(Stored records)
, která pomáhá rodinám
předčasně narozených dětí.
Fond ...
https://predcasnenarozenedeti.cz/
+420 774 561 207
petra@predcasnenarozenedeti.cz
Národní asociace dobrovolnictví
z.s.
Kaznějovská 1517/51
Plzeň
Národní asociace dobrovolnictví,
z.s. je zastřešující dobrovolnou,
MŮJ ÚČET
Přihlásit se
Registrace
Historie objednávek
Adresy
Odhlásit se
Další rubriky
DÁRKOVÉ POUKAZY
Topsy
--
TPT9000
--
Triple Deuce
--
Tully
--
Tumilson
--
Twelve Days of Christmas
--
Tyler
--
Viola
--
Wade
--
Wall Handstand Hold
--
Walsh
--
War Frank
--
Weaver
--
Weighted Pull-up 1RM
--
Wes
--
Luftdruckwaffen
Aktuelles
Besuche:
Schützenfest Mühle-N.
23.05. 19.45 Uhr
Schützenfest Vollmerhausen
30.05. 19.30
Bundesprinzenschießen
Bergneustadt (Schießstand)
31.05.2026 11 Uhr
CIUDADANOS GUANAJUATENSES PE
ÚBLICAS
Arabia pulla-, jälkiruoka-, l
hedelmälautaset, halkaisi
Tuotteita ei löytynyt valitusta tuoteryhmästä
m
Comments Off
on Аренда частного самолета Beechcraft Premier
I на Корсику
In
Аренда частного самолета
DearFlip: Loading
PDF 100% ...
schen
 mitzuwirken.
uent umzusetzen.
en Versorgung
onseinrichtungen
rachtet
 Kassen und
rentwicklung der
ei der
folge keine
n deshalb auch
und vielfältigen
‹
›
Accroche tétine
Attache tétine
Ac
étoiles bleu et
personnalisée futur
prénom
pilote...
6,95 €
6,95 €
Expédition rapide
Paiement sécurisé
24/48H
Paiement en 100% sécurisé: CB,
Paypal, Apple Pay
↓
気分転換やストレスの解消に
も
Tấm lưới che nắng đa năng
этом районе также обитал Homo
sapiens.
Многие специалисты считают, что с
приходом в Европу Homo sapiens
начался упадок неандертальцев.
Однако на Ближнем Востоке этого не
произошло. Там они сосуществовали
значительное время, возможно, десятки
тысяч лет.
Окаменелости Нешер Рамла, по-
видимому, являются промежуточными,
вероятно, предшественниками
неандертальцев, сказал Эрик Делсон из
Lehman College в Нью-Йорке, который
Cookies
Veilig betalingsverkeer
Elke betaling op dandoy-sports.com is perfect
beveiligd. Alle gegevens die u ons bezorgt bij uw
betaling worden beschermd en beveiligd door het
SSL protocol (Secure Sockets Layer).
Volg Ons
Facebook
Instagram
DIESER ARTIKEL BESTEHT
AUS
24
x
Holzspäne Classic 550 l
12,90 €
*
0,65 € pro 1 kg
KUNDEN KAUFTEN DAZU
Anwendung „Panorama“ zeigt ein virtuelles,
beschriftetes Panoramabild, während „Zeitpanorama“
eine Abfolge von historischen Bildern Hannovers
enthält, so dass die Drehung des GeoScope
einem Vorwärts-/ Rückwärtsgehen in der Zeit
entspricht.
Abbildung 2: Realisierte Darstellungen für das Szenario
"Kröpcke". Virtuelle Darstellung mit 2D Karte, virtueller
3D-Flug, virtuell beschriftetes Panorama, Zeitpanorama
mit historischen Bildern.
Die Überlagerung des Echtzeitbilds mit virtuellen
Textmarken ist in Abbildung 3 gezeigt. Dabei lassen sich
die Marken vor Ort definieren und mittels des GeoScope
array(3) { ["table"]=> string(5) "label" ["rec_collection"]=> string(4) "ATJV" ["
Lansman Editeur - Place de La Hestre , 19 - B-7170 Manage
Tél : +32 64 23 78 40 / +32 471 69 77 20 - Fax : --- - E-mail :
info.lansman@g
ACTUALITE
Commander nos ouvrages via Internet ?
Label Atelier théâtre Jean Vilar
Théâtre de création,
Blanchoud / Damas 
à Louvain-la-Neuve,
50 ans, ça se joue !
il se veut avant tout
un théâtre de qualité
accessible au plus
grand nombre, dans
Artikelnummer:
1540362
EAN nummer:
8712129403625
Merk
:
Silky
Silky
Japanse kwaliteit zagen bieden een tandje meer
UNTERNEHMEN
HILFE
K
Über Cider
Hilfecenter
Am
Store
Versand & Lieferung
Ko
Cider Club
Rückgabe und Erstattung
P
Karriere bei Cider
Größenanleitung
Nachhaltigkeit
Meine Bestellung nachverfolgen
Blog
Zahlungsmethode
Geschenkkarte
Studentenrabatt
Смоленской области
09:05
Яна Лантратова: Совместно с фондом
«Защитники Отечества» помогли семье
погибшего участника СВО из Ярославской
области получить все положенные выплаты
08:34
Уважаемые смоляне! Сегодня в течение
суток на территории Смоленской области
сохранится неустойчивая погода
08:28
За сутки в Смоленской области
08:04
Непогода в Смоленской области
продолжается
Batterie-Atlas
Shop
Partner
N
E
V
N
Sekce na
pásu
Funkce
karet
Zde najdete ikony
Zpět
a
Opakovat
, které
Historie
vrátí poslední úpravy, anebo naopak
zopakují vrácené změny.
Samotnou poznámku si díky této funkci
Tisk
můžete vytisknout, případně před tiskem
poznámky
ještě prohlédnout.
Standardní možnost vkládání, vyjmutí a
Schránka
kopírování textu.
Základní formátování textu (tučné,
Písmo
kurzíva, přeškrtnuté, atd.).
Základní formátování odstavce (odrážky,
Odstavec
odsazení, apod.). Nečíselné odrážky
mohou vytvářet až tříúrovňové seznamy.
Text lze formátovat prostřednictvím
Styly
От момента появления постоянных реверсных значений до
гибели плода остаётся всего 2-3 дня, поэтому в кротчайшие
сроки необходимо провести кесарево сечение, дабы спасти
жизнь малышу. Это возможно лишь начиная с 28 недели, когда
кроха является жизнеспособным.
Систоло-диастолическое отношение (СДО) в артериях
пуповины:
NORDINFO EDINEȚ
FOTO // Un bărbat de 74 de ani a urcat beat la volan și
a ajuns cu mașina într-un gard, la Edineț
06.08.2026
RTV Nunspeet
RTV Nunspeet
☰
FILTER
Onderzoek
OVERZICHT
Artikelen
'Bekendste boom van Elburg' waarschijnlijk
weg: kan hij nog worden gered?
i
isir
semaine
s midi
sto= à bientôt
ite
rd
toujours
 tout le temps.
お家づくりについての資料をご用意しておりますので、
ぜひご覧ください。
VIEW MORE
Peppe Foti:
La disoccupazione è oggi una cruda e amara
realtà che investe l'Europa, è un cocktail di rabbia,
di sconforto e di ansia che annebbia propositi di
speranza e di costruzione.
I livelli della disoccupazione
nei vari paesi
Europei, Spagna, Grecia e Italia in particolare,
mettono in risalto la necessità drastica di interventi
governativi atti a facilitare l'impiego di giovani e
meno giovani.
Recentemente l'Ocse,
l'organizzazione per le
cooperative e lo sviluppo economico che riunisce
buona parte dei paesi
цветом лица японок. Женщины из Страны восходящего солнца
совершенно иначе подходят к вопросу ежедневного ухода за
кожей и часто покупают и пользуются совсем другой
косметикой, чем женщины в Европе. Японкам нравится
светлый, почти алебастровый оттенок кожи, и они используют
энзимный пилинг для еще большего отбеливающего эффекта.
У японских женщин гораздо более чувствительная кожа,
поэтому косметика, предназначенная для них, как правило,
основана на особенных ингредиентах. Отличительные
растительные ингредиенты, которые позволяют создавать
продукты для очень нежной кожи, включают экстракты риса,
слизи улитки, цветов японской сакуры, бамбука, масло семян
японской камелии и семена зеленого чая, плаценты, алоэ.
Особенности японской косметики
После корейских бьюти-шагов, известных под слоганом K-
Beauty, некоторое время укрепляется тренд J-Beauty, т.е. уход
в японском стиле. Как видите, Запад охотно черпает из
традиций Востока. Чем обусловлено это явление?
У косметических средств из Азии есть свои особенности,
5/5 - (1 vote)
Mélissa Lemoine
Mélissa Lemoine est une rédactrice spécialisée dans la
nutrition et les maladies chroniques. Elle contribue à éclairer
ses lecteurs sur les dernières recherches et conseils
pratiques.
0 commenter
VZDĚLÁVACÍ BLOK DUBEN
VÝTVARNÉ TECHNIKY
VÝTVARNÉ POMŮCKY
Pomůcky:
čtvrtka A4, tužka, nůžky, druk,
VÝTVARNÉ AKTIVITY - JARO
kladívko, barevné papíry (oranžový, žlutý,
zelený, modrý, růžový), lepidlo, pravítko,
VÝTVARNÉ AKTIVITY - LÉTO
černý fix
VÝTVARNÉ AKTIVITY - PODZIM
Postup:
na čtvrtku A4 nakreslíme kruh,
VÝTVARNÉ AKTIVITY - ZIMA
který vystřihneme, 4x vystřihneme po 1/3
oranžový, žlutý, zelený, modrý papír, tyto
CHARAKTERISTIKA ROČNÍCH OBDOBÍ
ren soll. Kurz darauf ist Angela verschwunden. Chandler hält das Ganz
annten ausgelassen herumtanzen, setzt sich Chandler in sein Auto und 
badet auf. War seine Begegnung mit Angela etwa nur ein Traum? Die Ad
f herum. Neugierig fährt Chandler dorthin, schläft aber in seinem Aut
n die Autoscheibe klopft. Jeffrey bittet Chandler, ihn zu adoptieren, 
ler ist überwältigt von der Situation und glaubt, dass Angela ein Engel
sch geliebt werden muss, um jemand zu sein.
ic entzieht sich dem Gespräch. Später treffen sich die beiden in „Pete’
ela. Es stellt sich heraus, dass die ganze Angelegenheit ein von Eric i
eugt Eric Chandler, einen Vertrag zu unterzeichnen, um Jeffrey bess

**Task:**
Please find each line in the records above that holds the word "кожи", and copy it.

**Answer area:**
светлый, почти алебастровый оттенок кожи, и они используют
продукты для очень нежной кожи, включают экстракты риса,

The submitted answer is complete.